EXERCISE OBJECTIVE = Across the records that follow, determine how many lines contain "Prabowo" and give only the resulting number.

SUPPLIED RECORDS =
"""

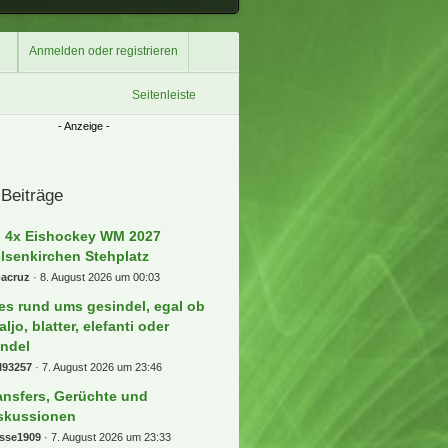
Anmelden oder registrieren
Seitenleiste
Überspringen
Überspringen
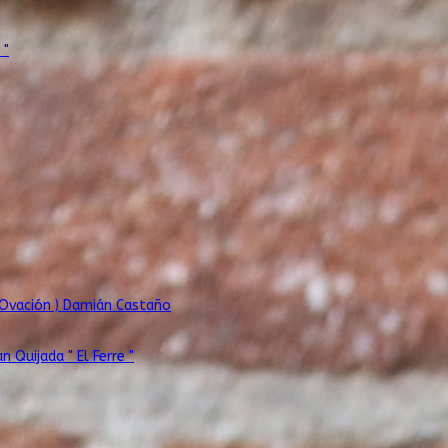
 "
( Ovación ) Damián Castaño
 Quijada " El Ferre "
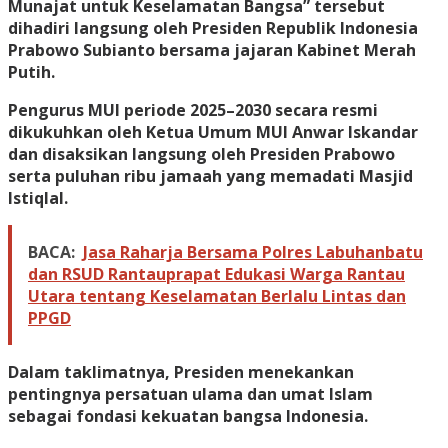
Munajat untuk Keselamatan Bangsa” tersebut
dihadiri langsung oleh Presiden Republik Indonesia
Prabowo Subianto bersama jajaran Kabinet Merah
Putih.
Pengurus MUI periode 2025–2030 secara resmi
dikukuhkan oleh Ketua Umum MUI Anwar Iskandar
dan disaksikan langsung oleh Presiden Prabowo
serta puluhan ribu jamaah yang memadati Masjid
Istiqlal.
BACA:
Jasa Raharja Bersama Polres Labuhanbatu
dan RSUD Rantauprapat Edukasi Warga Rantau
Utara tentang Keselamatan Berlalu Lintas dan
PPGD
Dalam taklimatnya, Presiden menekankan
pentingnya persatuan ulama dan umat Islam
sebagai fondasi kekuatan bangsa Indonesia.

"""

EXERCISE ANSWER = 2